Derek Walcott

1930 –
2017

Derek Walcott was born in Castries, Saint Lucia, the West Indies, on January 23, 1930. His first published poem, “1944” appeared in The Voice of St. Lucia when he was fourteen years old, and consisted of forty-four lines of blank verse. By the age of nineteen, Walcott had self-published two volumes, Epitaph for the Young: XII Cantos (Barbados Advocate, 1949) and 25 Poems (1948), exhibiting a wide range of influences, including William Shakespeare, T. S. Eliot, and Ezra Pound. He later attended the University of the West Indies, having received a Colonial Development and Welfare scholarship, and in 1951, he published the volume Poems.

In 1957, Walcott was awarded a fellowship by the Rockefeller Foundation to study the American theater. He published numerous collections of poetry in his lifetime, most recently The Poetry of Derek Walcott 1948–2013 (Farrar, Straus and Giroux, 2014); White Egrets (Farrar, Straus and Giroux, 2010); Selected Poems (Farrar, Straus and Giroux, 2007); The Prodigal: A Poem (Farrar, Straus and Giroux, 2004); and Tiepolo’s Hound (Farrar, Straus and Giroux, 2000).

The founder of the Trinidad Theater Workshop, Walcott also wrote several plays produced throughout the United States: The Odyssey: A Stage Version (1992); The Isle is Full of Noises (1982); Remembrance and Pantomime (1980); The Joker of Seville and O Babylon! (1978); Dream on Monkey Mountain and Other Plays (1970); Three Plays: The Last Carnival; Beef, No Chicken; and A Branch of the Blue Nile (1969). His play Dream on Monkey Mountain won the Obie Award for distinguished foreign play of 1971. He founded Boston Playwrights’ Theatre at Boston University in 1981.

Walcott’s first collection of essays, What the Twilight Says (Farrar, Straus & Giroux), was published in 1998.

About Walcott’s work, the poet Joseph Brodsky said,

For almost forty years his throbbing and relentless lines kept arriving in the English language like tidal waves, coagulating into an archipelago of poems without which the map of modern literature would effectively match wallpaper.

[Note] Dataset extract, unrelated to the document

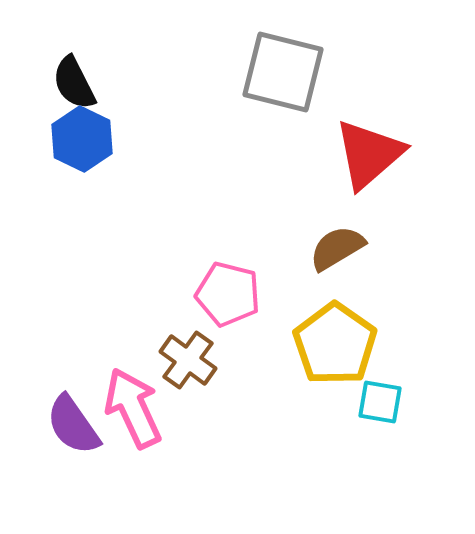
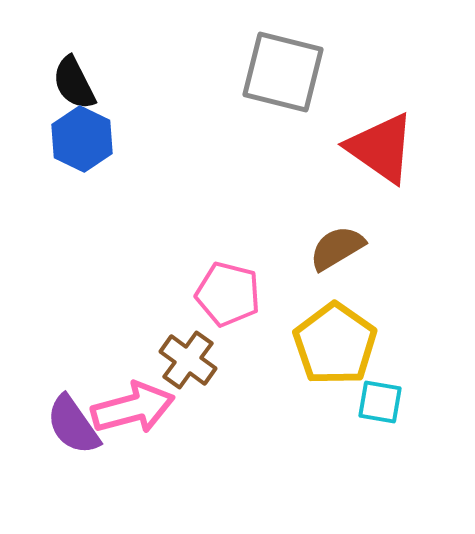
red triangle: moved 12 px right, 6 px up; rotated 44 degrees counterclockwise
pink arrow: rotated 100 degrees clockwise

He gives us more than himself or “a world”; he gives us a sense of infinity embodied in the language.

Walcott’s honors include a MacArthur Foundation Fellowship, the T. S. Eliot Prize, the Montale Prize, a Royal Society of Literature Award, and, in 1988, the Queen’s Medal for Poetry. In 1992, Walcott became the first Caribbean writer to receive the Nobel Prize in Literature, and in 2015, he received the Griffin Trust for Excellence in Poetry’s Lifetime Achievement Award. He was an honorary member of the American Academy and Institute of Arts and Letters.

Derek Walcott died on March 17, 2017, in Saint Lucia.